Matching datasets can be easily done by using the standard VLOOKUP function within Excel. It matches URLs in different tables and outputs the value required from one of the other columns in the matched tables. John Gagnon published a nice how to including the most made mistakes: Excel VLOOKUP Basics & Top 5 Mistakes Rookies Make

Finding all website URLs

First thing we need to built, is a list of all the URLs of the website. The most obvious way to collect all the URLs is to download your sitemap and copy all the plain URLs. Since we also need to collect some onpage metrics, it is faster to use a website crawler like Screaming Frog, Xenu or Microsoft’s Search Engine Optimization Toolkit. ScreamingFrog also gathers a lot of onpage metrics, is free to use but the free version is limited to 500 URLs. (definitely worth the money by the way). In this blog I’ll be using free tools only so let’s go with Xenu and export to TAB separated file and copy the list with all the found URLs, title, out links & in links to Excel.
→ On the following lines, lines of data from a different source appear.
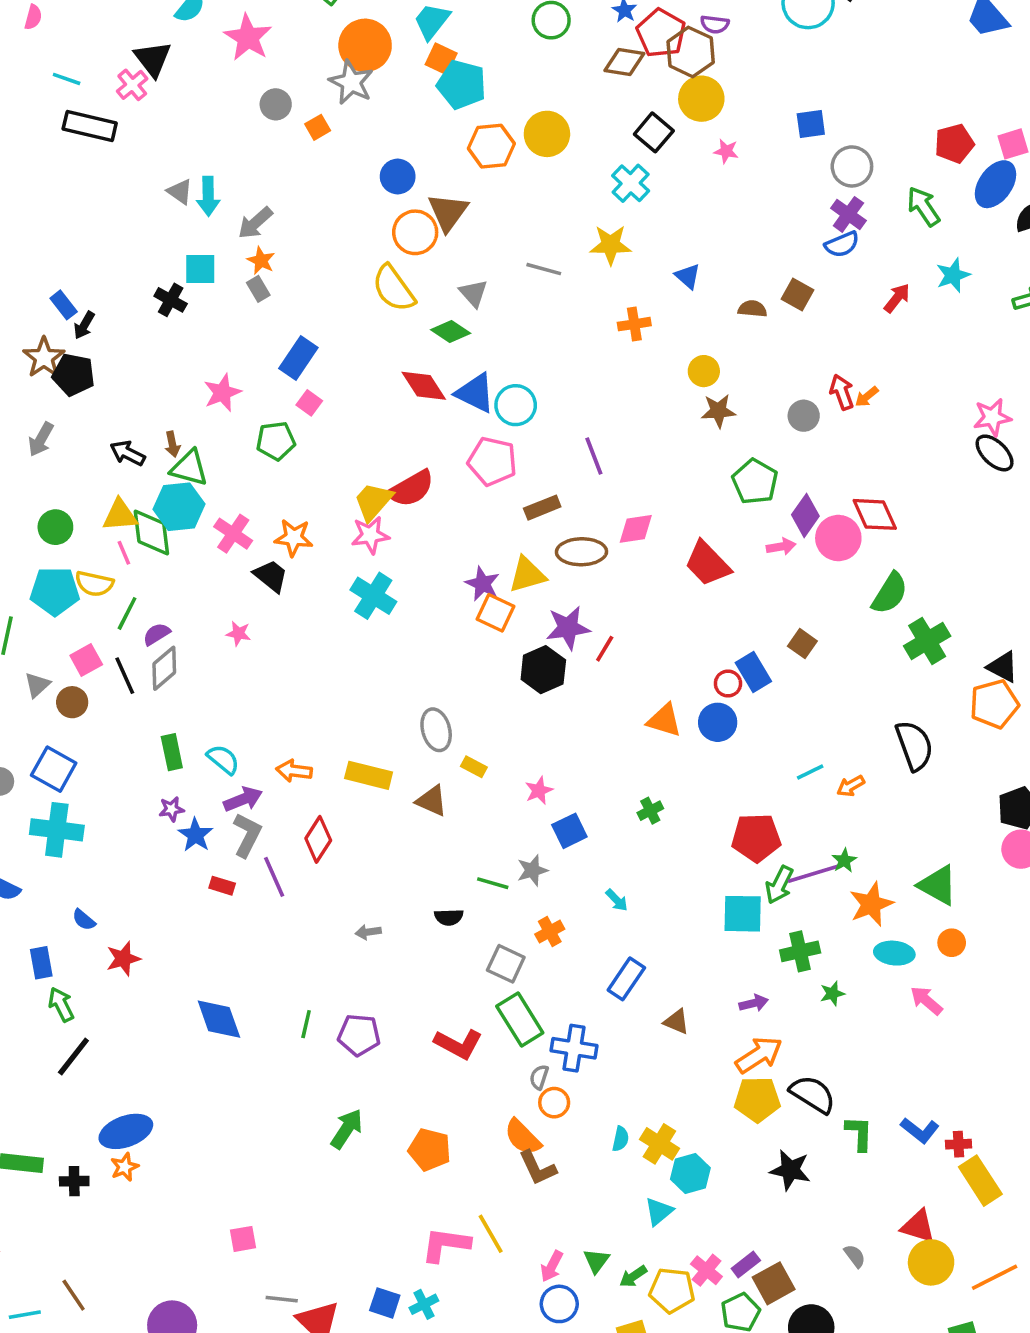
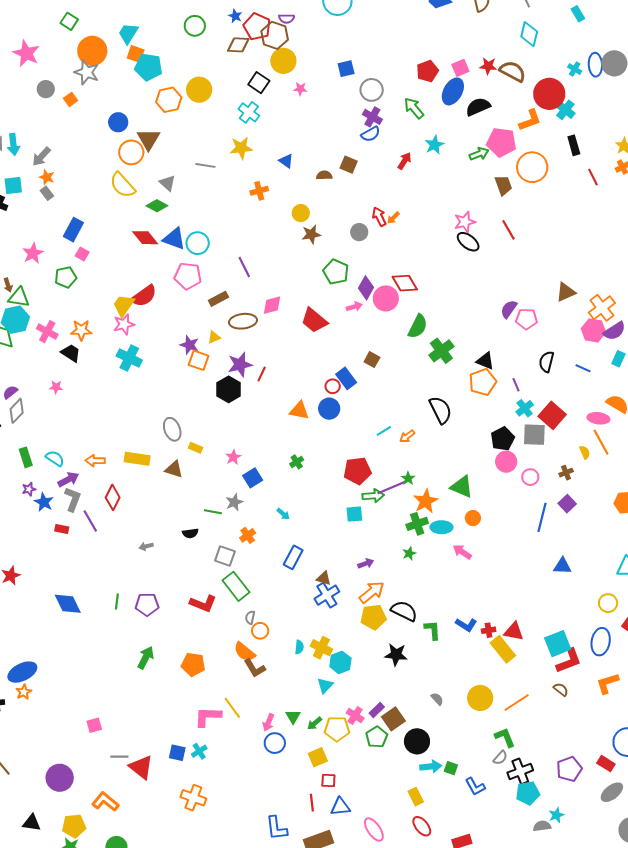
yellow triangle: (527, 575) -> (214, 337), size x0.6
green arrow: (779, 885) -> (373, 496), turned -115
cyan square: (743, 914) -> (354, 514), size x0.7
green cross: (800, 951) -> (417, 524), moved
blue cross: (574, 1048) -> (327, 595), moved, turned -35
red triangle: (918, 1226) -> (514, 632), moved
Xenu doesn’t run on Mac, so buy a real PC and get over it. Xenu is capable of crawling big sites so be careful not to slow down your clients’ website. Always inform your client or its hosting contractor when you are trying to crawl their website with a heavy load by using a crawler like this.

xenu-screenshot

Adding onpage metrics

One of the factors I would like to analyse and compare to other metrics is the current meta data (title & description) and the total amount of text on a page. To gather that data, you can use the SEO for Excel plugin by Niels Bosma. Before you download, figure out if you are using 32 or 64 bit version of Excel and install the Microsoft .Net framework. Niels wrote some clear installation instructions: Installation of the SEO for Excel plugin including all the requirements. After installing, you can easily use the following functions to get the required onpage data:

  • =HtmlMetaDescription(A1)
  • =WordCount(A1)
  • =HtmlH1(A1)

seo-for-excel-screenshot

Adding Google Webmaster Tool Data

Next to Google’s Webmaster Tool, you could also use Baidu, Bing or Yandex Webmaster Tools data. For international projects this will shine light on the differences between the performance in the individual search engines. For now, I’ll only focus on the URL performance data from Google. Keep in mind that the numbers mentioned by Google Webmaster Tools are not accurate, so they will be different from the numbers downloaded from analytics dashboards. Also read my article: Why you should not use Google’s WMT data The data is not completely useless since we want to analyse trends and the differences between individual pages.

webmastertools-download-pages

Once you are logged in to WMT, go to the Search Traffic -> Search Queries dashboard. Go to the “Top Pages” tab and remove the Web only filter. Then you need to select the earliest data possible, that will be around 3 months ago since WMT is not publishing any real historical data. Download this table and match the impression, clicks, CTR and average position to the website URLs overview.

Tip: since Google is going to update their mobile index at the 21st of April, you could also download the data for mobile and index separately by using the filter options:

wmt-filters-web-and-mobile

By doing this, you can easily compared mobile versus desktop performance of specific URLs. This only works if you are using a responsive website on the same domain. If you are using a separate domain, m.mydomain.com for example, the performance data of the domain will be in a different account within WMT, since you only get information about a specific sub domain. Always verify all your sub domains individually.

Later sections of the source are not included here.